Our cave has a nice little covered mouth, offering a perfect mix of shade and sun, breezes and outdoor noises. It’s warmer than the interior of the cave these days, but not too warm, a few feet away from our music collection, only steps from the fridge, and I’ve yet to meet a mosquito out there.
I took my new e-reader and a copy of Me Before You by JoJo Moyes out there this weekend, and what an experience that was.
We also went walking on river trails, got caught up on the news, watched some Frasier reruns, and had a spirited disagreement over brunch out on a patio with a friend. But mostly we had plenty of time just to be—to be together, and alone, to be on autopilot; to think and feel rather than do; a vacation without going away. (It’s always cheaper that way.)

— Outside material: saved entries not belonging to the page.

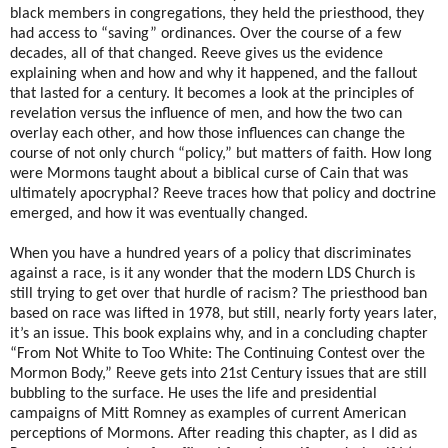
black members in congregations, they held the priesthood, they
had access to “saving” ordinances. Over the course of a few
decades, all of that changed. Reeve gives us the evidence
explaining when and how and why it happened, and the fallout
that lasted for a century. It becomes a look at the principles of
revelation versus the influence of men, and how the two can
overlay each other, and how those influences can change the
course of not only church “policy,” but matters of faith. How long
were Mormons taught about a biblical curse of Cain that was
ultimately apocryphal? Reeve traces how that policy and doctrine
emerged, and how it was eventually changed.
When you have a hundred years of a policy that discriminates
against a race, is it any wonder that the modern LDS Church is
still trying to get over that hurdle of racism? The priesthood ban
based on race was lifted in 1978, but still, nearly forty years later,
it’s an issue. This book explains why, and in a concluding chapter
“From Not White to Too White: The Continuing Contest over the
Mormon Body,” Reeve gets into 21st Century issues that are still
bubbling to the surface. He uses the life and presidential
campaigns of Mitt Romney as examples of current American
perceptions of Mormons. After reading this chapter, as I did as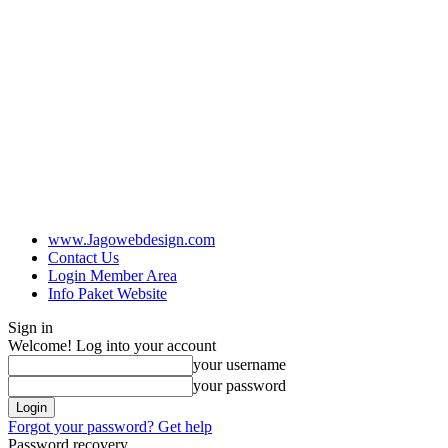
www.Jagowebdesign.com
Contact Us
Login Member Area
Info Paket Website
Sign in
Welcome! Log into your account
your username
your password
Forgot your password? Get help
Password recovery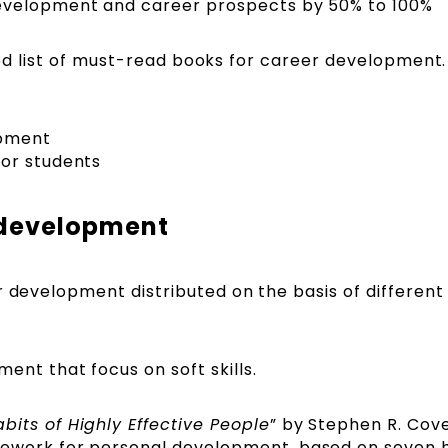
evelopment and career prospects by 50% to 100%
rated list of must-read books for career development.
opment
for students
r development
 development distributed on the basis of different s
nt that focus on soft skills.
bits of Highly Effective People
” by Stephen R. Cove
ework for personal development, based on seven 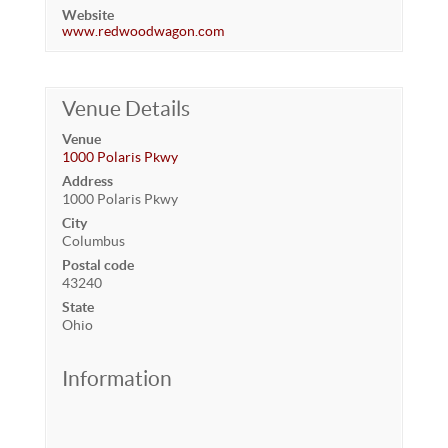
Website
www.redwoodwagon.com
Venue Details
Venue
1000 Polaris Pkwy
Address
1000 Polaris Pkwy
City
Columbus
Postal code
43240
State
Ohio
Information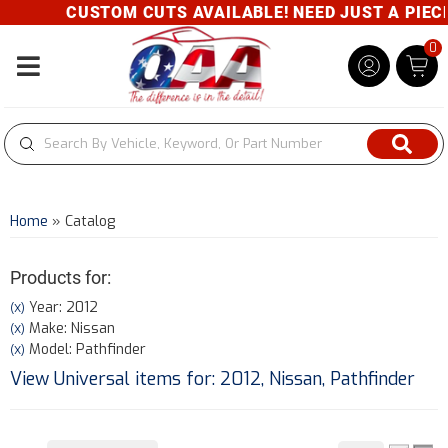
CUSTOM CUTS AVAILABLE! NEED JUST A PIECE? 
0
Toggle navigation
Home
»
Catalog
Products for:
Year: 2012
(X)
Make: Nissan
(X)
Model: Pathfinder
(X)
View Universal items for:
2012
,
Nissan
,
Pathfinder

For some, aimless, unstructured time and solitude is heaven; they can’t get enough of it. Others find it flat, boring, lonely, something to avoid. I think we need connection with ourselves to enjoy it.
I don’t think we were born feeling abandoned or alone. I think we were born ready for joy and connection with others and ourselves, but learned, through any number of ways, not to pursue it. We might have learned that it is selfish and wrong to pursue joy, or that it is out of reach anyhow (and logical to give up our pursuit of it quickly), or that we never need to put effort into pursuing it because someone else has always done it for us.
But I’ve always believed that growing up involves understanding how it is that joy in its many forms—achievement of our goals, intimacy, peace with ourselves in solitude—might elude us. I think it involves reminding ourselves that we do in fact have within us what we need to tolerate sorrow or disconnection from others at times, but also to successfully reach for joy and intimacy again and again, no matter what we learned as children.
Me Before You has a little to do with this, though it is about so, so much more, and a powerful reminder to live fully and joyfully. It is an excellent way to spend part of a weekend if you’re hungry for a read that engages your emotional side of your brain as much as your logical one.